Tudo isso é engendrado em minúcias e naturalizado, porquanto se produzem subjetividades que propagam esses imperativos. Seja por intermédio de programas e seriados, de discursos retóricos de autoridades reverberados em telejornais ou até mesmo da teledramaturgia – todos com assustadora potencialidade de servir de referência à conduta dos telespectadores –, conforma-se o imaginário social e molda-se o sectarismo da população à apartação dos setores mais vulneráveis.


O movimento “Lei e Ordem” se encaixa perfeitamente a este cenário: escolhe-se o inimigo e dá-se início a uma varredura de indesejáveis patrocinada pela mídia e levada a cabo pelo braço robusto do Estado penal. Sob os alvitres da “segurança”, a política criminal volta os olhos para os “consumidores falhos” ou aqueles “cujos meios não estão à altura dos desejos” (BAUMAN, 1999, p.57); nascidos sob o signo da privação relativa4 e vítimas da doutrina do capitalismo e do consuma se puder.


A mídia, por seu turno, conclama para si a inglória tarefa de disseminar as subjetividades que legitimam as políticas criminais de extermínio imprescindíveis à segurança das classes merecedoras e adaptadas à lógica consumerista. Essas camadas altas e médias da sociedade valem-se do círculo midiático para vociferar por um Estado mais atuante no campo penal e omisso no plano social. Evidentemente, esse plus punitivo recai sobre as audiências “c”, “d” e subsequentes, justamente os portadores da patologia atribuída aos impossibilitados de consumir.


Na tentativa de persecução do fim – qual seja, a garantia de tranquilidade e segurança dos “justos” e dos “merecedores” (os aptos à era do consumo) – lança-se mão de todos os meios necessários. Ao erguer este baluarte maquiavélico, a sociedade e a mídia compactuam com a indolência estatal e promovem a varredura da “escória”. A contraproducência maior reside precisamente nesta apetência imediatista das camadas dominantes por políticas criminais voltadas para o derramamento de sangue e exclusão dos inconvenientes: o sono que essas classes garantem hoje, amanhã será perturbado pelos que elas estão ajudando a excluir.


Mas tolice seria pensar que políticas criminais alternativas, tais qual a criminologia interacionista, fossem ser contempladas no espaço midiático. Os meios de comunicação têm seu modus operandi atrelado às campanhas de segregação, de sorte que, apesar de valerem-se do brasão “vox populi, vox Dei5, orientam suas ações ao arrepio das parcelas desfavorecidas do corpo social. Alinhados aos detentores do poder, os veículos da mídia servirão justamente às políticas criminais daqueles aos quais a mudança da lógica punitiva não soa nem um pouco conveniente.
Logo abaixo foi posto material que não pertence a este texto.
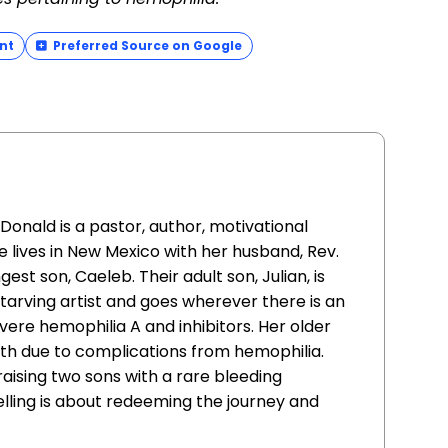
nt
Preferred Source on Google
ald is a pastor, author, motivational
 lives in New Mexico with her husband, Rev.
st son, Caeleb. Their adult son, Julian, is
 starving artist and goes wherever there is an
evere hemophilia A and inhibitors. Her older
irth due to complications from hemophilia.
raising two sons with a rare bleeding
elling is about redeeming the journey and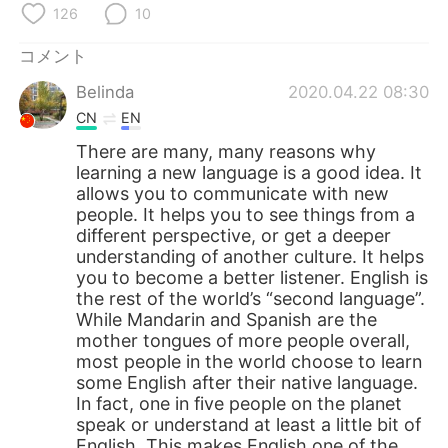
126
10
コメント
Belinda
2020.04.22 08:30
CN
EN
There are many, many reasons why
learning a new language is a good idea. It
allows you to communicate with new
people. It helps you to see things from a
different perspective, or get a deeper
understanding of another culture. It helps
you to become a better listener. English is
the rest of the world’s “second language”.
While Mandarin and Spanish are the
mother tongues of more people overall,
most people in the world choose to learn
some English after their native language.
In fact, one in five people on the planet
speak or understand at least a little bit of
English. This makes English one of the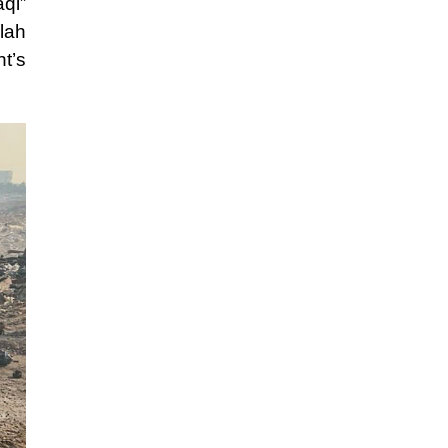
qi”
lah
t’s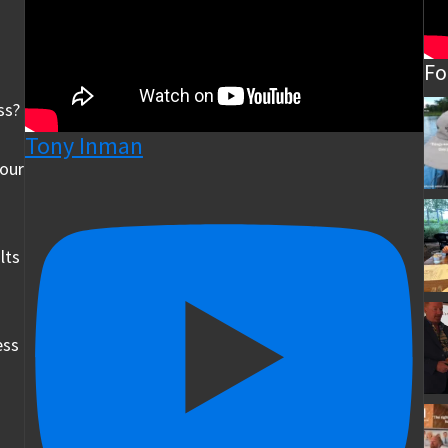
Fo
ss?
Tony Inman
your
lts
ess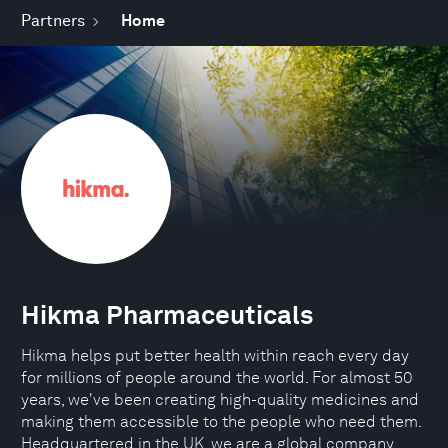
Partners
Home
Hikma Pharmaceuticals
Hikma helps put better health within reach every day
for millions of people around the world. For almost 50
years, we've been creating high-quality medicines and
making them accessible to the people who need them.
Headquartered in the UK, we are a global company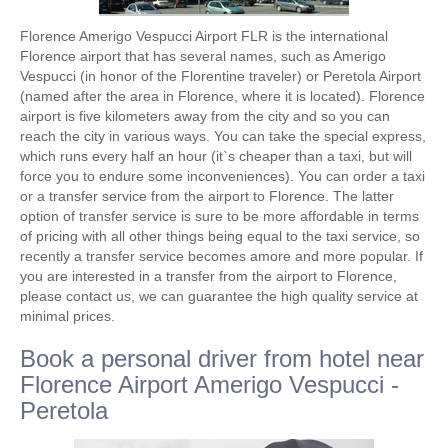
Florence Amerigo Vespucci Airport FLR is the international
Florence airport that has several names, such as Amerigo
Vespucci (in honor of the Florentine traveler) or Peretola Airport
(named after the area in Florence, where it is located). Florence
airport is five kilometers away from the city and so you can
reach the city in various ways. You can take the special express,
which runs every half an hour (it`s cheaper than a taxi, but will
force you to endure some inconveniences). You can order a taxi
or a transfer service from the airport to Florence. The latter
option of transfer service is sure to be more affordable in terms
of pricing with all other things being equal to the taxi service, so
recently a transfer service becomes amore and more popular. If
you are interested in a transfer from the airport to Florence,
please contact us, we can guarantee the high quality service at
minimal prices.
Book a personal driver from hotel near
Florence Airport Amerigo Vespucci -
Peretola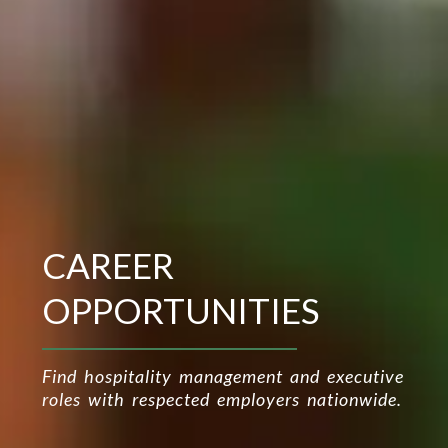
CAREER
OPPORTUNITIES
Find hospitality management and executive
roles with respected employers nationwide.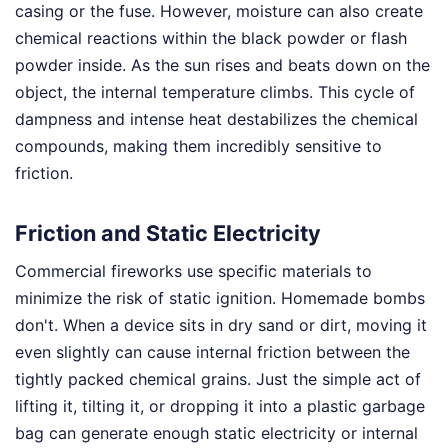
casing or the fuse. However, moisture can also create
chemical reactions within the black powder or flash
powder inside. As the sun rises and beats down on the
object, the internal temperature climbs. This cycle of
dampness and intense heat destabilizes the chemical
compounds, making them incredibly sensitive to
friction.
Friction and Static Electricity
Commercial fireworks use specific materials to
minimize the risk of static ignition. Homemade bombs
don't. When a device sits in dry sand or dirt, moving it
even slightly can cause internal friction between the
tightly packed chemical grains. Just the simple act of
lifting it, tilting it, or dropping it into a plastic garbage
bag can generate enough static electricity or internal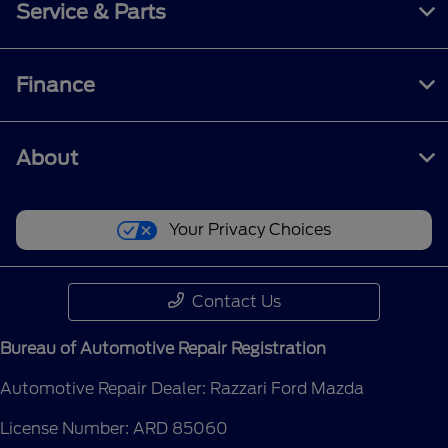
Service & Parts
Finance
About
Your Privacy Choices
Contact Us
Bureau of Automotive Repair Registration
Automotive Repair Dealer: Razzari Ford Mazda
License Number: ARD 85060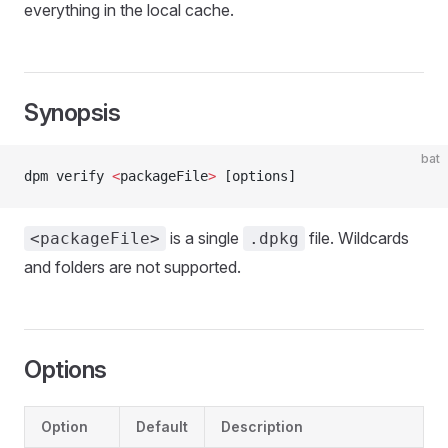
everything in the local cache.
Synopsis
bat
dpm verify 
<
packageFile
>
 [options]
is a single
file. Wildcards
<packageFile>
.dpkg
and folders are not supported.
Options
Option
Default
Description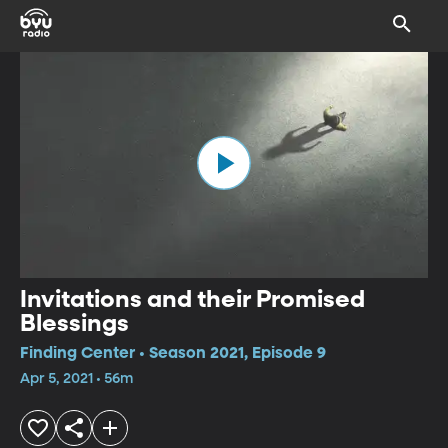
Invitations and their Promised
Blessings
Finding Center • Season 2021, Episode 9
Apr 5, 2021 • 56m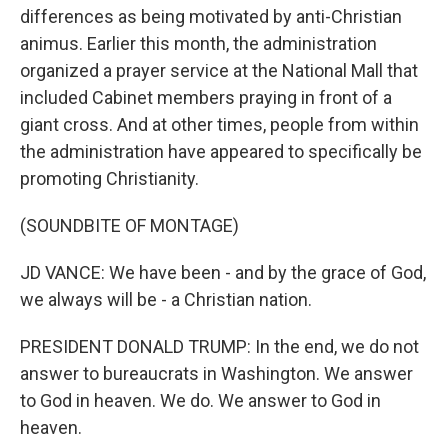
differences as being motivated by anti-Christian
animus. Earlier this month, the administration
organized a prayer service at the National Mall that
included Cabinet members praying in front of a
giant cross. And at other times, people from within
the administration have appeared to specifically be
promoting Christianity.
(SOUNDBITE OF MONTAGE)
JD VANCE: We have been - and by the grace of God,
we always will be - a Christian nation.
PRESIDENT DONALD TRUMP: In the end, we do not
answer to bureaucrats in Washington. We answer
to God in heaven. We do. We answer to God in
heaven.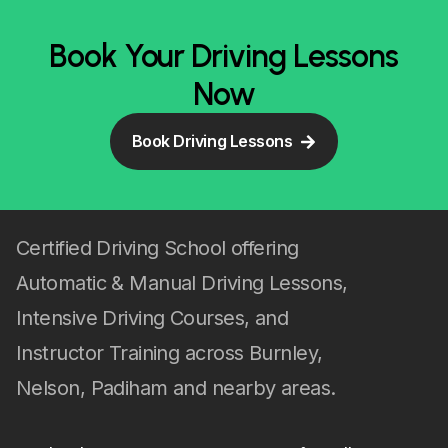
Book Your Driving Lessons
Now
Book Driving Lessons
Certified Driving School offering
Automatic & Manual Driving Lessons,
Intensive Driving Courses, and
Instructor Training across Burnley,
Nelson, Padiham and nearby areas.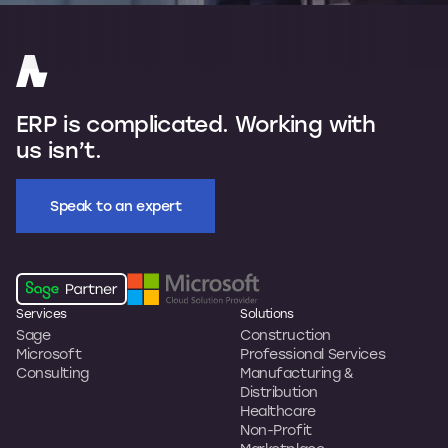
ERP is complicated. Working with
us isn’t.
Speak to an expert
Services
Solutions
Sage
Construction
Microsoft
Professional Services
Consulting
Manufacturing &
Distribution
Healthcare
Non-Profit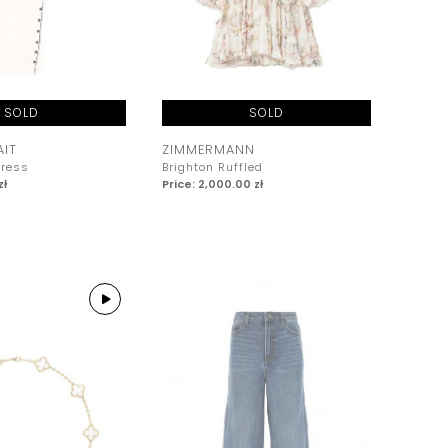
SOLD
SOLD
AIT
ZIMMERMANN
Dress
Brighton Ruffled
zł
Price: 2,000.00 zł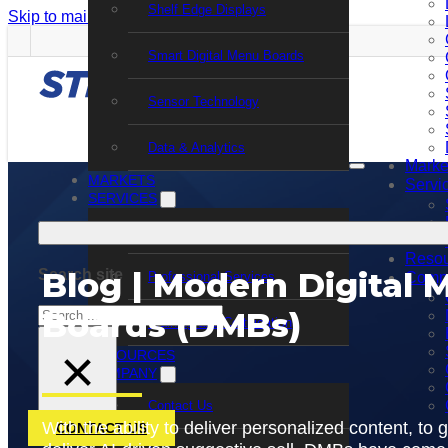
Shelf Edge Displays
Skip to main content
Skip to footer
Smart Digital Menu Boards
Sensor Technology
Data & Analytics
Marke
MARKETS
Servi
SERVICES
Support Services
Resou
Blog | Modern Digital 
Search site
Professional Services
Comp
Search
Boards (DMBs)
Training and Certification
×
RESOURCES
COMPANY
Contact Us
With the ability to deliver personalized content, to
CONTACT US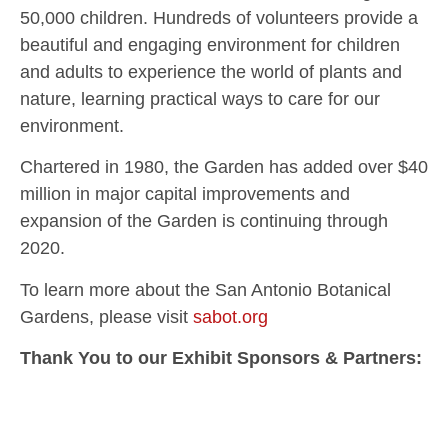
50,000 children. Hundreds of volunteers provide a
beautiful and engaging environment for children
and adults to experience the world of plants and
nature, learning practical ways to care for our
environment.
Chartered in 1980, the Garden has added over $40
million in major capital improvements and
expansion of the Garden is continuing through
2020.
To learn more about the San Antonio Botanical
Gardens, please visit
sabot.org
Thank You to our Exhibit Sponsors & Partners: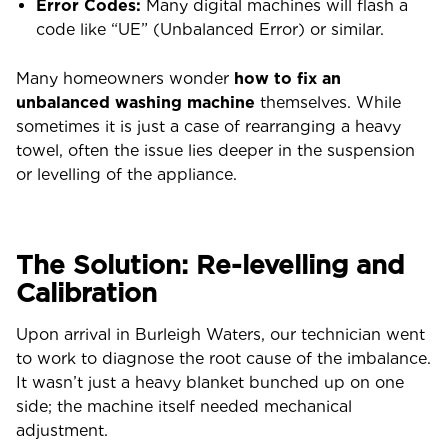
Error Codes:
Many digital machines will flash a
code like “UE” (Unbalanced Error) or similar.
Many homeowners wonder
how to fix an
unbalanced washing machine
themselves. While
sometimes it is just a case of rearranging a heavy
towel, often the issue lies deeper in the suspension
or levelling of the appliance.
The Solution: Re-levelling and
Calibration
Upon arrival in Burleigh Waters, our technician went
to work to diagnose the root cause of the imbalance.
It wasn’t just a heavy blanket bunched up on one
side; the machine itself needed mechanical
adjustment.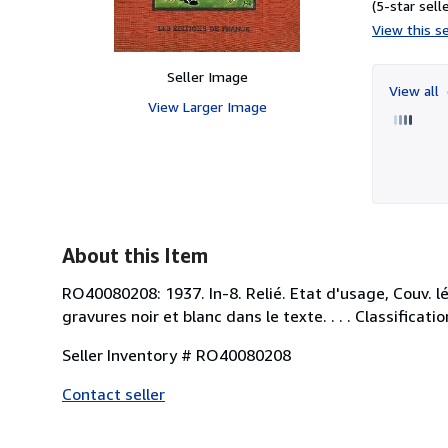
(5-star selle
View this se
Seller Image
View all
View Larger Image
About this Item
RO40080208: 1937. In-8. Relié. Etat d'usage, Couv. l
gravures noir et blanc dans le texte. . . . Classifica
Seller Inventory # RO40080208
Contact seller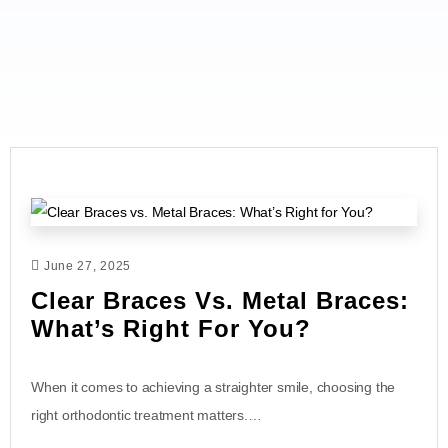
June 27, 2025
Clear Braces Vs. Metal Braces:
What’s Right For You?
When it comes to achieving a straighter smile, choosing the
right orthodontic treatment matters.…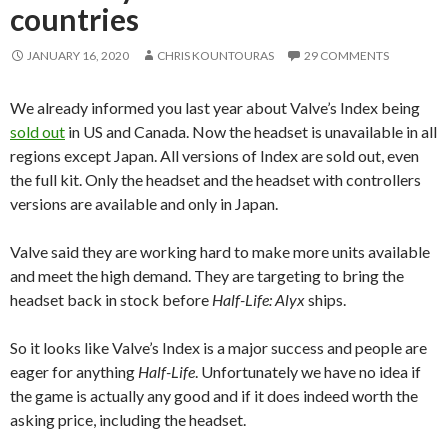
countries
JANUARY 16, 2020
CHRIS KOUNTOURAS
29 COMMENTS
We already informed you last year about Valve’s Index being
sold out
in US and Canada. Now the headset is unavailable in all
regions except Japan. All versions of Index are sold out, even
the full kit. Only the headset and the headset with controllers
versions are available and only in Japan.
Valve said they are working hard to make more units available
and meet the high demand. They are targeting to bring the
headset back in stock before
Half-Life: Alyx
ships.
So it looks like Valve’s Index is a major success and people are
eager for anything
Half-Life
. Unfortunately we have no idea if
the game is actually any good and if it does indeed worth the
asking price, including the headset.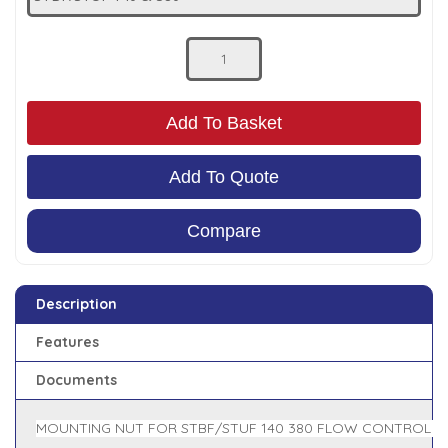
Low Pressure Ball Valves
Add To Basket
Add To Quote
Compare
Description
Features
Documents
MOUNTING NUT FOR STBF/STUF 140 380 FLOW CONTROL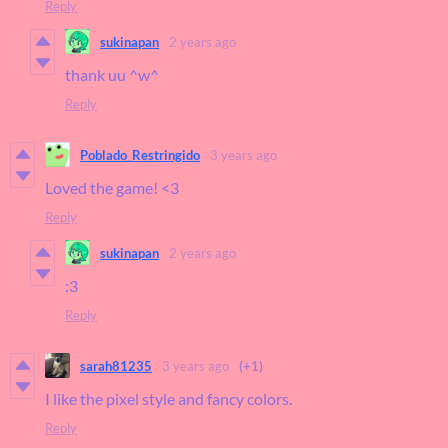
Reply
sukinapan
2 years ago
thank uu ^w^
Reply
Poblado_Restringido
3 years ago
Loved the game! <3
Reply
sukinapan
2 years ago
:3
Reply
sarah81235
3 years ago
(+1)
I like the pixel style and fancy colors.
Reply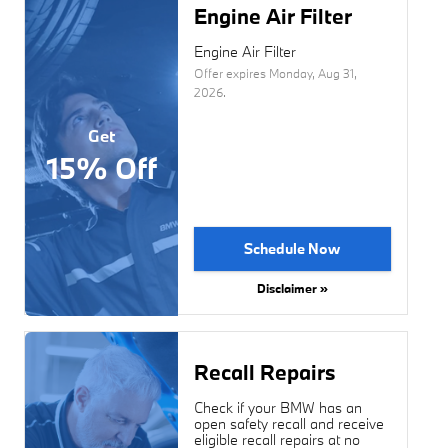
Engine Air Filter
Engine Air Filter
Offer expires
Monday, Aug 31,
2026
.
Get
15% Off
Schedule Now
Disclaimer »
Recall Repairs
Check if your BMW has an
open safety recall and receive
eligible recall repairs at no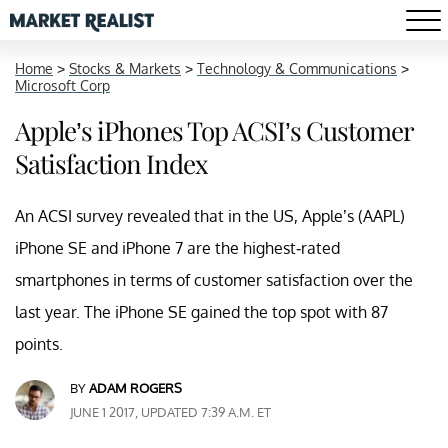
Home
>
Stocks & Markets
>
Technology & Communications
>
Microsoft Corp
Apple’s iPhones Top ACSI’s Customer
Satisfaction Index
An ACSI survey revealed that in the US, Apple’s (AAPL)
iPhone SE and iPhone 7 are the highest-rated
smartphones in terms of customer satisfaction over the
last year. The iPhone SE gained the top spot with 87
points.
BY
ADAM ROGERS
JUNE 1 2017, UPDATED 7:39 A.M. ET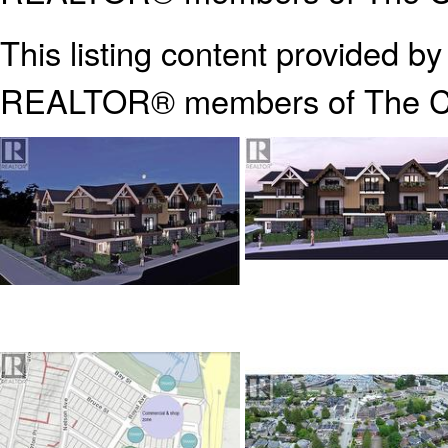
This listing content provided b
REALTOR® members of The
C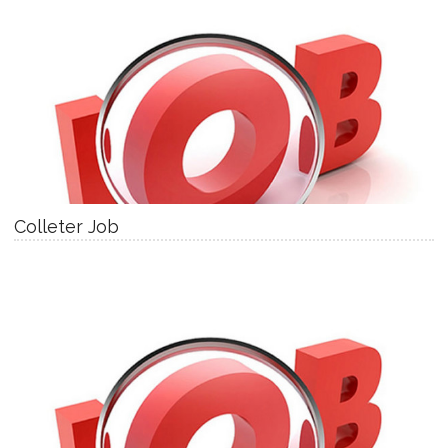
Colleter Job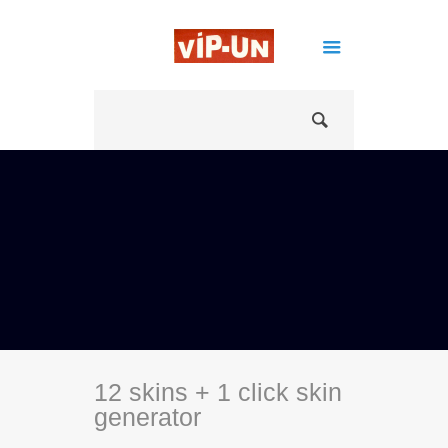
12 skins + 1 click skin
generator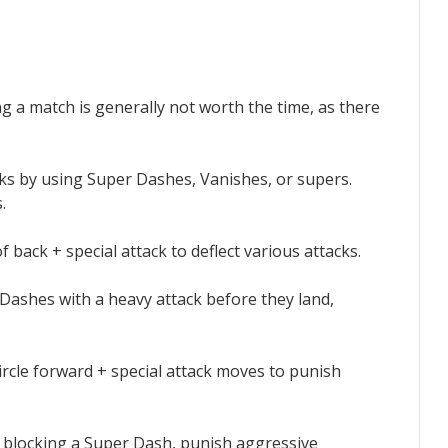
ng a match is generally not worth the time, as there
acks by using Super Dashes, Vanishes, or supers.
.
f back + special attack to deflect various attacks.
 Dashes with a heavy attack before they land,
-circle forward + special attack moves to punish
r blocking a Super Dash, punish aggressive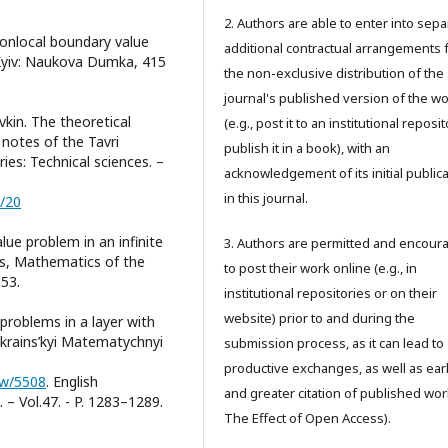
2. Authors are able to enter into sepa
, Nonlocal boundary value
additional contractual arrangements 
. Kyiv: Naukova Dumka, 415
the non-exclusive distribution of the
journal's published version of the w
vkin. The theoretical
(e.g., post it to an institutional reposi
notes of the Tavri
publish it in a book), with an
ries: Technical sciences. –
acknowledgement of its initial public
in this journal.
1/20
lue problem in an infinite
3. Authors are permitted and encour
nts, Mathematics of the
to post their work online (e.g., in
953.
institutional repositories or on their
website) prior to and during the
problems in a layer with
Ukrains’kyi Matematychnyi
submission process, as it can lead to
productive exchanges, as well as earl
iew/5508
. English
and greater citation of published wor
 – Vol.47. - P. 1283–1289.
The Effect of Open Access).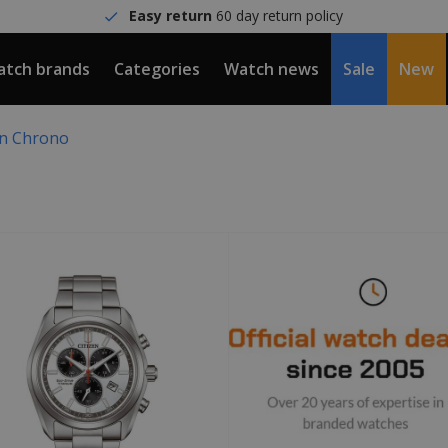
Easy return
60 day return policy
tch brands
Categories
Watch news
Sale
New
en Chrono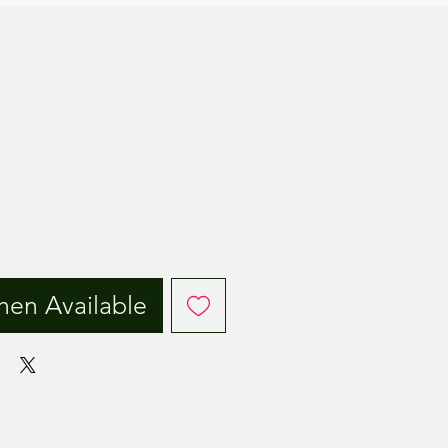
ice
hen Available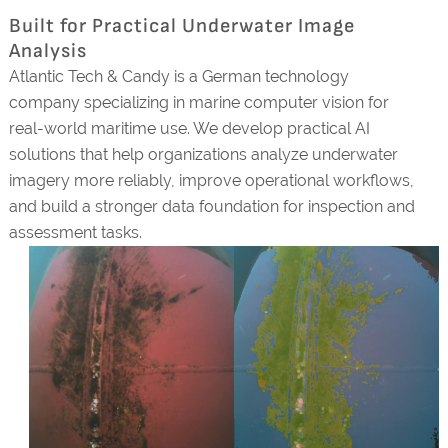
Built for Practical Underwater Image
Analysis
Atlantic Tech & Candy is a German technology
company specializing in marine computer vision for
real-world maritime use. We develop practical AI
solutions that help organizations analyze underwater
imagery more reliably, improve operational workflows,
and build a stronger data foundation for inspection and
assessment tasks.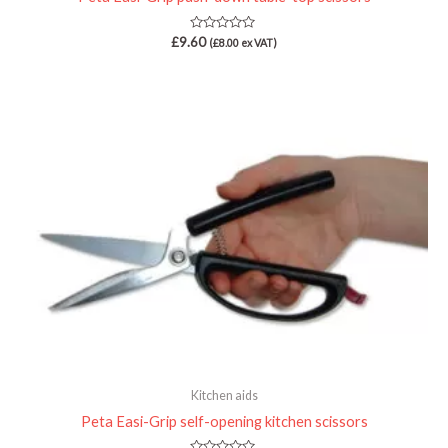
Rated
£
9.60
(
£
8.00
ex VAT)
0
out
of
5
Kitchen aids
Peta Easi-Grip self-opening kitchen scissors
A mídia e o esculpimento das subjetividades servem com maestria à institucionalização da violência em benefício dos “bons” e em detrimento dos “maus”, perpetuando, assim, um torpe cenário de maniqueísmo social.



2 A SELEÇÃO DAS NOTÍCIAS E A PERPETUAÇÃO DA SELETIVIDADE PENAL


Com a monopolização da comunicação, monopoliza-se aquilo que vira notícia. Incursões policiais sanguinárias são apresentadas como necessárias para a manutenção da ordem; os morros são expostos como o receptáculo de toda a perversão e mal da sociedade; discursos estigmatizantes de políticos são apresentados como palavras heróicas. Há toda uma cuidadosa manipulação dos fatos que serão levados à plateia da grande mídia e cravados em seu ideário por intermédio da produção subjetiva.


O sociólogo francês Loïc Wacquant, por exemplo, já esteve diversas vezes no Brasil, mas suas visitas passaram quase despercebidas. Expoente nos estudos das chagas do sistema carcerário a partir das desigualdades sociais e das políticas de criminalização da miséria, o autor teve reservado na mídia nacional um espaço irrisório, quase inexistente, para fazer-se ouvir pela população.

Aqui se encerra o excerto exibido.